Kidney Node Laboratory, The Charles Perkins Centre, Camperdown, New South Wales, Australia
Sydney Medical School, Faculty of Medicine and Health, University of Sydney, Sydney, New South Wales, Australia.
J Am Soc Nephrol. 2020 Jul;31(7):1445-1461. doi: 10.1681/ASN.2019080852. Epub 2020 Jun 1.
Short-chain fatty acids derived from gut microbial fermentation of dietary fiber have been shown to suppress autoimmunity through mechanisms that include enhanced regulation by T regulatory cells (Tregs).
Using a murine kidney transplantation model, we examined the effects on alloimmunity of a high-fiber diet or supplementation with the short-chain fatty acid acetate. Kidney transplants were performed from BALB/c(H2) to B6(H2) mice as allografts in wild-type and recipient mice lacking the G protein-coupled receptor GPR43 (the metabolite-sensing receptor of acetate). Allograft mice received normal chow, a high-fiber diet, or normal chow supplemented with sodium acetate. We assessed rejection at days 14 (acute) and 100 (chronic), and used 16S rRNA sequencing to determine gut microbiota composition pretransplantation and post-transplantation.

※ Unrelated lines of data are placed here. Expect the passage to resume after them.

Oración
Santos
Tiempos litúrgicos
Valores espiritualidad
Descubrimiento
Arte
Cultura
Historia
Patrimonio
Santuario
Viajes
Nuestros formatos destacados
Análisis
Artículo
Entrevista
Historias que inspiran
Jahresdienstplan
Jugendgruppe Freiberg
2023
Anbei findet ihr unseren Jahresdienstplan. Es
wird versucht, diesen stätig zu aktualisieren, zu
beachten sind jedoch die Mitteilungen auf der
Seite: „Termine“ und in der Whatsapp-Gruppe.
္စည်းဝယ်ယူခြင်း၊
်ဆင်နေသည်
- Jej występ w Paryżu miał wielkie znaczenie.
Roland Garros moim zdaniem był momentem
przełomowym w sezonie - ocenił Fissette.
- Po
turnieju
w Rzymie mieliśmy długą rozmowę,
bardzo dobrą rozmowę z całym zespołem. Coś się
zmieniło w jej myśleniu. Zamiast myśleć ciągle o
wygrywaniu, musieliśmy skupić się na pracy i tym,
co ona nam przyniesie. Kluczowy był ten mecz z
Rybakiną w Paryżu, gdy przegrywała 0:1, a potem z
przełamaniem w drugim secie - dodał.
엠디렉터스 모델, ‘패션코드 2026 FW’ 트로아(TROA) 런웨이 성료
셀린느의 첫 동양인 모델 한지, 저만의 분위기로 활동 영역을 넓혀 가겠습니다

Wild-type mice fed normal chow exhibited dysbiosis after receiving a kidney allograft but not an isograft, despite the avoidance of antibiotics and immunosuppression for the latter. A high-fiber diet prevented dysbiosis in allograft recipients, who demonstrated prolonged survival and reduced evidence of rejection compared with mice fed normal chow. Allograft mice receiving supplemental sodium acetate exhibited similar protection from rejection, and subsequently demonstrated donor-specific tolerance. Depletion of CD25 Tregs or absence of the short-chain fatty acid receptor GPR43 abolished this survival advantage.
Manipulation of the microbiome by a high-fiber diet or supplementation with sodium acetate modified alloimmunity in a kidney transplant model, generating tolerance dependent on Tregs and GPR43. Diet-based therapy to induce changes in the gut microbiome can alter systemic alloimmunity in mice, in part through the production of short-chain fatty acids leading to Treg cell development, and merits study as a potential clinical strategy to facilitate transplant acceptance.
膳食纤维经肠道微生物发酵产生的短链脂肪酸已被证明可通过增强 T 调节细胞(Treg)的调节作用来抑制自身免疫。
我们使用小鼠肾移植模型,研究了高纤维饮食或补充短链脂肪酸醋酸盐对同种异体免疫的影响。将 BALB/c(H2)到 B6(H2)小鼠的肾脏移植作为同种异体移植物在野生型和缺乏 G 蛋白偶联受体 GPR43(醋酸盐代谢物感应受体)的受体小鼠中进行。同种异体移植小鼠接受普通饲料、高纤维饮食或补充醋酸钠的普通饲料。我们在第 14 天(急性)和第 100 天(慢性)评估排斥反应,并在移植前和移植后使用 16S rRNA 测序确定肠道微生物群组成。
接受肾移植但未接受同种异体移植的野生型小鼠在接受普通饲料后表现出菌群失调,但后者避免了抗生素和免疫抑制。高纤维饮食可预防同种异体移植受者的菌群失调,与接受普通饲料的小鼠相比,其移植肾的存活时间延长,排斥反应证据减少。接受补充醋酸钠的同种异体移植小鼠也表现出类似的排斥反应保护,随后表现出供体特异性耐受。耗尽 CD25 Treg 或缺乏短链脂肪酸受体 GPR43 可消除这种生存优势。
通过高纤维饮食或补充醋酸钠对微生物组的操纵改变了肾移植模型中的同种异体免疫,产生了依赖于 Treg 和 GPR43 的耐受。基于饮食的治疗方法可诱导肠道微生物组发生变化,从而改变小鼠的全身同种异体免疫,部分原因是通过产生短链脂肪酸导致 Treg 细胞的发育,值得作为一种潜在的临床策略进行研究,以促进移植接受。